Well hello! Here I am, I haven't disappeared, I'm just wanting to catch up on my life adventures. In contrary to my previous posts, I didn't follow my own advice; I didn't really follow my heart. I tried to resign several times from work but ended up taking the opportunity. Do I regret it? No. It's taught me a lot; it's taught me that I can really live with very little which reinforced my commitment to follow a minimalist lifestyle. I've realized, at this point in my life, that the corporate world is no longer for me; it no longer serves me. I've been living overseas in a relatively poor country for over a month now and I'm really struggling to adapt. My health (mind, body and spirit) and nutrition which are both extremely important to me, have taken a beating. I believe I have more self-compassion for myself to enable me to cut loose from the corporate world once and for all. Money is a thing but not everything. I believe I've been trying to please others and not wanting to disappoint them seeing they have done so much for me. I have been very fortunate with my bosses in the past; they have always been great and I felt so loyal to them. But at the end of the day everybody's replaceable. I'm a very loyal person and hate to disappoint people but right now my life is following the corporate structure and not bringing me any joy at all.
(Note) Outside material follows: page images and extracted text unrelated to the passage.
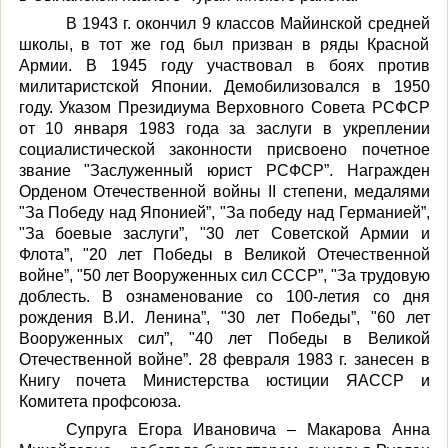
В 1943 г. окончил 9 классов Майинской средней
школы, в тот же год был призван в ряды Красной
Армии. В 1945 году участвовал в боях против
милитаристской Японии. Демобилизовался в 1950
году. Указом Президиума Верховного Совета РСФСР
от 10 января 1983 года за заслуги в укреплении
социалистической законности присвоено почетное
звание "Заслуженный юрист РСФСР”. Награжден
Орденом Отечественной войны II степени, медалями
"
За Победу над Японией
”
,
"
За победу над Германией
”
,
"
За боевые заслуги
”
, "30 лет Советской Армии и
Флота”, "20 лет Победы в Великой Отечественной
войне”, "50 лет Вооруженных сил СССР”, "За трудовую
доблесть. В ознаменование со 100-летия со дня
рождения В.И. Ленина”, "30 лет Победы”, "60 лет
Вооруженных сил”, "40 лет Победы в Великой
Отечественной войне”. 28 февраля 1983 г. занесен в
Книгу почета Министерства юстиции ЯАССР и
Комитета профсоюза.
С
упруга
Егора Ивановича –
Макарова Анна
I've started voice recording with a friend and have found it very helpful for me. I managed to figure out how to voice type which allows me to speak more freely. I don't seem to be able to type fast enough to capture my thoughts. (If anyone has seen the Matrix, well that is basically my mind at warp speed...LOL!) I'm really wanting to share my my experience and I'm sure people will be able to relate. I have so much to say, so much to share. I will give myself grace and just start slowly but speaking out loud and talking about it is really helping me and I hope I can reach some people who are reading this. Please let me know if anyone is relating to this and maybe we can start a group chat where people can share their own events in a safe place with no judgement. I've been speaking with a friend and journaling a lot more recently. I've been doing all the meditating and nature walks as much as I can. Due to my location, it's a little more dangerous therefore limited in where I can exercise.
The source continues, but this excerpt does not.